* _TASK INSTRUCTIONS_: Transcribe the data verbatim and drop its images.

* _EXTRACTED INFORMATION_:
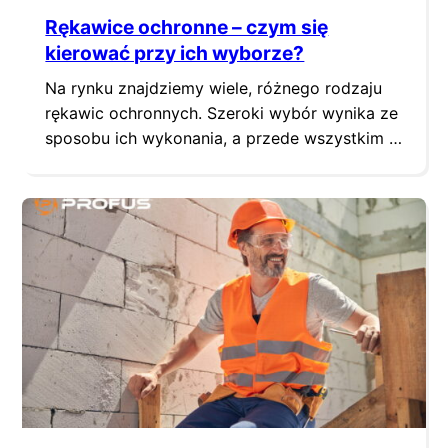
Rękawice ochronne – czym się
kierować przy ich wyborze?
Na rynku znajdziemy wiele, różnego rodzaju
rękawic ochronnych. Szeroki wybór wynika ze
sposobu ich wykonania, a przede wszystkim z
surowca wykorzystanego do stworzenia
powłoki ochronnej. Nitryl, naturalny lateks,
poliuretan czy może skóra? Przedstawiamy
charakterystykę poszczególnych materiałów
oraz wyjaśniamy, co najlepiej sprawdzi się do
różnych prac, również w okresie zimowym. Z
danych GUS na 2020 r.…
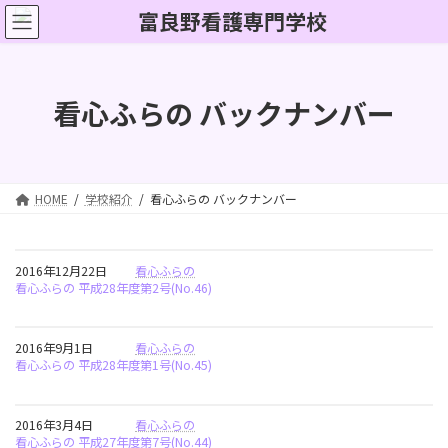
コ
ナ
ン
ビ
テ
ゲ
ン
ー
ツ
シ
看心ふらの バックナンバー
へ
ョ
ス
ン
キ
に
ッ
移
プ
動
HOME
学校紹介
看心ふらの バックナンバー
2016年12月22日
看心ふらの
看心ふらの 平成28年度第2号(No.46)
2016年9月1日
看心ふらの
看心ふらの 平成28年度第1号(No.45)
2016年3月4日
看心ふらの
看心ふらの 平成27年度第7号(No.44)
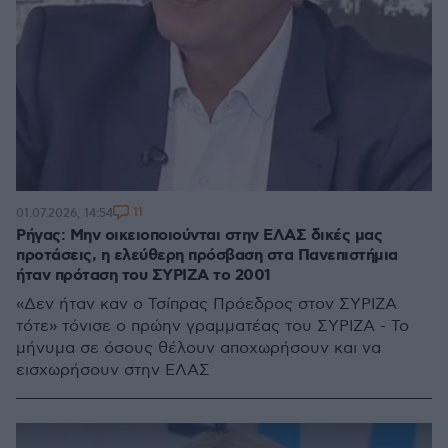
11
01.07.2026, 14:54
Ρήγας: Μην οικειοποιούνται στην ΕΛΑΣ δικές μας
προτάσεις, η ελεύθερη πρόσβαση στα Πανεπιστήμια
ήταν πρόταση του ΣΥΡΙΖΑ το 2001
«Δεν ήταν καν ο Τσίπρας Πρόεδρος στον ΣΥΡΙΖΑ
τότε» τόνισε ο πρώην γραμματέας του ΣΥΡΙΖΑ - Το
μήνυμα σε όσους θέλουν αποχωρήσουν και να
εισχωρήσουν στην ΕΛΑΣ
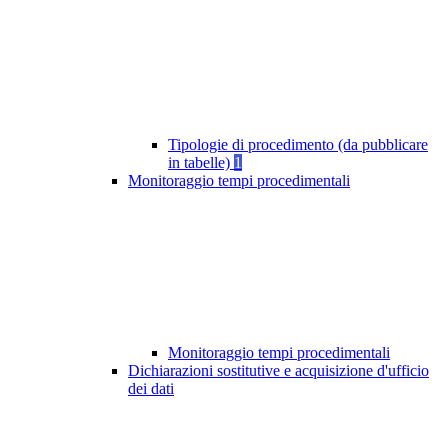
Tipologie di procedimento (da pubblicare
in tabelle)
1
Monitoraggio tempi procedimentali
Monitoraggio tempi procedimentali
Dichiarazioni sostitutive e acquisizione d'ufficio
dei dati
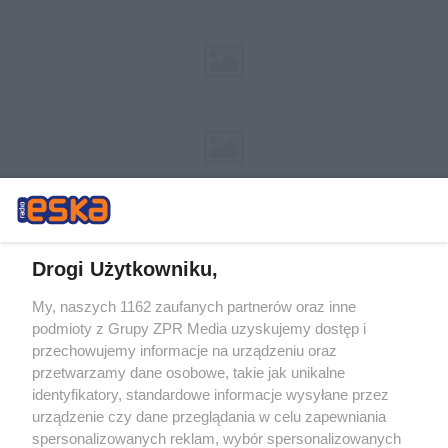
Drogi Użytkowniku,
My, naszych 1162 zaufanych partnerów oraz inne
Żaden utwór zamieszczony w serwisie nie może być powielany i
podmioty z Grupy ZPR Media uzyskujemy dostęp i
rozpowszechniany lub dalej rozpowszechniany w jakikolwiek sposób (w
przechowujemy informacje na urządzeniu oraz
tym także elektroniczny lub mechaniczny) na jakimkolwiek polu
eksploatacji w jakiejkolwiek formie, włącznie z umieszczaniem w
przetwarzamy dane osobowe, takie jak unikalne
Internecie bez pisemnej zgody właściciela praw. Jakiekolwiek użycie lub
identyfikatory, standardowe informacje wysyłane przez
wykorzystanie utworów w całości lub w części z naruszeniem prawa,
tzn. bez właściwej zgody, jest zabronione pod groźbą kary i może być
urządzenie czy dane przeglądania w celu zapewniania
ścigane prawnie.
spersonalizowanych reklam, wybór spersonalizowanych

* _RESPONSE TO THIS EXERCISE_:
Rękawice ochronne – czym się
kierować przy ich wyborze?
Na rynku znajdziemy wiele, różnego rodzaju
rękawic ochronnych. Szeroki wybór wynika ze
sposobu ich wykonania, a przede wszystkim z
surowca wykorzystanego do stworzenia
powłoki ochronnej. Nitryl, naturalny lateks,
poliuretan czy może skóra? Przedstawiamy
charakterystykę poszczególnych materiałów
oraz wyjaśniamy, co najlepiej sprawdzi się do
różnych prac, również w okresie zimowym. Z
danych GUS na 2020 r.…
コ
ナ
ン
ビ
テ
ゲ
ン
ー
ツ
シ
看心ふらの バックナンバー
へ
ョ
ス
ン
キ
に
ッ
移
プ
動
HOME
学校紹介
看心ふらの バックナンバー
2016年12月22日
看心ふらの
看心ふらの 平成28年度第2号(No.46)
2016年9月1日
看心ふらの
看心ふらの 平成28年度第1号(No.45)
2016年3月4日
看心ふらの
看心ふらの 平成27年度第7号(No.44)
11
01.07.2026, 14:54
Ρήγας: Μην οικειοποιούνται στην ΕΛΑΣ δικές μας
προτάσεις, η ελεύθερη πρόσβαση στα Πανεπιστήμια
ήταν πρόταση του ΣΥΡΙΖΑ το 2001
«Δεν ήταν καν ο Τσίπρας Πρόεδρος στον ΣΥΡΙΖΑ
τότε» τόνισε ο πρώην γραμματέας του ΣΥΡΙΖΑ - Το
μήνυμα σε όσους θέλουν αποχωρήσουν και να
εισχωρήσουν στην ΕΛΑΣ
Tipologie di procedimento (da pubblicare
in tabelle)
1
Monitoraggio tempi procedimentali
Monitoraggio tempi procedimentali
Dichiarazioni sostitutive e acquisizione d'ufficio
dei dati
Drogi Użytkowniku,
My, naszych 1162 zaufanych partnerów oraz inne
Żaden utwór zamieszczony w serwisie nie może być powielany i
podmioty z Grupy ZPR Media uzyskujemy dostęp i
rozpowszechniany lub dalej rozpowszechniany w jakikolwiek sposób (w
przechowujemy informacje na urządzeniu oraz
tym także elektroniczny lub mechaniczny) na jakimkolwiek polu
eksploatacji w jakiejkolwiek formie, włącznie z umieszczaniem w
przetwarzamy dane osobowe, takie jak unikalne
Internecie bez pisemnej zgody właściciela praw. Jakiekolwiek użycie lub
identyfikatory, standardowe informacje wysyłane przez
wykorzystanie utworów w całości lub w części z naruszeniem prawa,
tzn. bez właściwej zgody, jest zabronione pod groźbą kary i może być
urządzenie czy dane przeglądania w celu zapewniania
ścigane prawnie.
spersonalizowanych reklam, wybór spersonalizowanych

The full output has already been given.